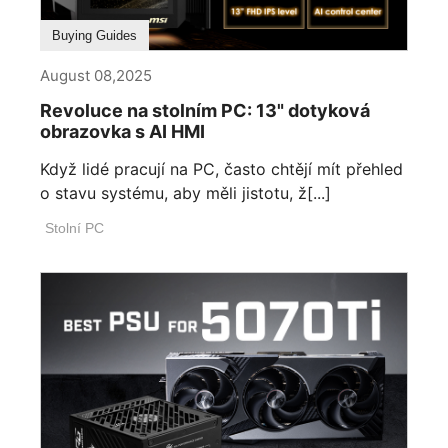
Buying Guides
August 08,2025
Revoluce na stolním PC: 13" dotyková
obrazovka s AI HMI
Když lidé pracují na PC, často chtějí mít přehled
o stavu systému, aby měli jistotu, ž[...]
Stolní PC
◇ ◇ ◇ ◇
ASSIGNMENT
Give back every line of the material above word for word, leaving out the pictures.

COMPLETED EXERCISE
Buying Guides
August 08,2025
Revoluce na stolním PC: 13" dotyková
obrazovka s AI HMI
Když lidé pracují na PC, často chtějí mít přehled
o stavu systému, aby měli jistotu, ž[...]
Stolní PC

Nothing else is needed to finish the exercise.